School Library Journal
Gr 6-8- This adaptation of Neil Gaiman's novel (HarperCollins, 2002) reads as though it were intended for the graphic novel format in the first place. Insatiably curious Coraline is an explorer dedicated to discovering everything she can about the area around her family's new home. When she comes upon a door in their flat that seems to go nowhere, enters an alternate world that at first is full of interesting things and delicious foods-everything that she has longed for. However, the dangerous creature there-called the "other mother"- intends to keep her forever. After Coraline's parents are kidnapped into the other world, she sets off on a mission to rescue them. Russell's illustrations suit the tone of the story perfectly, from the horrific black button eyes of the people in the other world to Coraline's very telling facial expressions. The style is realistic, which makes the moments when the other world loses its solidity even more eerie. The pacing never lags, and Coraline's transformation into a girl who understands that having everything you want is the least interesting thing of all is natural. For readers who enjoyed the novel, Coraline is sure to complement their reading experience.
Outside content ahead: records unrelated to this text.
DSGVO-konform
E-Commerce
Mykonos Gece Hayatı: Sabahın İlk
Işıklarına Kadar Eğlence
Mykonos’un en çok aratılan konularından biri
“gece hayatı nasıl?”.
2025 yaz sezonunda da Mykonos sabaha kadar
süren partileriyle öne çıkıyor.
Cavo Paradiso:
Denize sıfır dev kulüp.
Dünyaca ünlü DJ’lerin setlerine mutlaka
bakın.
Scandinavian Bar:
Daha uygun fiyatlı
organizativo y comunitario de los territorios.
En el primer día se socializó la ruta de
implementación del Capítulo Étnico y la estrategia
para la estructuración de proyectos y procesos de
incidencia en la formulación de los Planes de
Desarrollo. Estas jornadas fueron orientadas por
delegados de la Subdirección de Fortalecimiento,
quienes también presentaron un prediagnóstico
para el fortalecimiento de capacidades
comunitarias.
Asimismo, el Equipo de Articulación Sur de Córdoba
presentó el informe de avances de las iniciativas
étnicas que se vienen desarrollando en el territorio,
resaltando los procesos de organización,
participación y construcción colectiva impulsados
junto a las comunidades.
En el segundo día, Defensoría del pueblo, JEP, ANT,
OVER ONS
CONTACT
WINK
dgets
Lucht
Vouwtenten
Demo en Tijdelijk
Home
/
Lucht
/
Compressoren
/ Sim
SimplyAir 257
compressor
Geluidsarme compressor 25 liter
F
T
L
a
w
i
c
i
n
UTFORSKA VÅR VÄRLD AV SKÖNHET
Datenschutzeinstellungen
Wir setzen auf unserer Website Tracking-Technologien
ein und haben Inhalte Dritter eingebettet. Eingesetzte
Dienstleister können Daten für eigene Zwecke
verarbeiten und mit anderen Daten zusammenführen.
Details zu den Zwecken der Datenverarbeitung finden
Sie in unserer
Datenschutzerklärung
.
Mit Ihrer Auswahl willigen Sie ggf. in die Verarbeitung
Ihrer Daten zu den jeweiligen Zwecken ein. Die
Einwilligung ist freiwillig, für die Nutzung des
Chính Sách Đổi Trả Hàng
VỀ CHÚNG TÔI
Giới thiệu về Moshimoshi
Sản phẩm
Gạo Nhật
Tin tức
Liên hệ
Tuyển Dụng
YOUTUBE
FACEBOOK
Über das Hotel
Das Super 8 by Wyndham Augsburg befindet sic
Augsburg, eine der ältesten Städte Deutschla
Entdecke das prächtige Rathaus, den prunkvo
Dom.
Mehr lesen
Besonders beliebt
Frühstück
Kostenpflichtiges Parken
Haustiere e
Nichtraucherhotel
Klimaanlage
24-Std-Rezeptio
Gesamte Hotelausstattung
Those who come to the book first as a graphic novel will be just as captivated.-Alana Abbott, James Blackstone Memorial Library, Branford, CT
A deliciously dark graphic adaptation of Gaiman's modern classic is delivered with pitch-perfect accuracy and presented in a striking palette. Staying true to the original text, Russell's adaptation follows young Coraline Jones as she discovers a strange door in her otherwise boring flat. Once over the door's mysterious threshold, she meets her ghastly "Other Mother," a horrid-looking beldam with sinister, button eyes, long, yellowed teeth, spindly, tapered fingers with sharp, brown nails and a wry, baleful smile. Coraline's Other Mother intends to keep her in this horrible new world forever, and captures her real parents, prompting young Coraline to seek them out in this strange dimension. Russell, a veteran illustrator and collaborator with Gaiman, makes the novel positively jump off the page, sending shivers down its readers' spines. Colorist Lovern Kindzierski deserves special kudos for utilizing a masterful array of hues, working in smart synchronicity with the nuances of the tale. A stellar reworking of the original text, this is sure to delight established fans and to mesmerize newcomers. (Graphic fiction. 10 & up)
Booklist (starred review)
“A virtuoso adaptation…a master of fantastical landscapes, Russell sharpens the realism of his imagery, preserving the humanity of the characters and heightening the horror, even as Gaiman’s concise storytelling ratchets up the eeriness.”
“This graphic novel is as dark, creepy, and brilliant as anything out there.”
"A virtuoso adaptation…a master of fantastical landscapes, Russell sharpens the realism of his imagery, preserving the humanity of the characters and heightening the horror, even as Gaiman’s concise storytelling ratchets up the eeriness."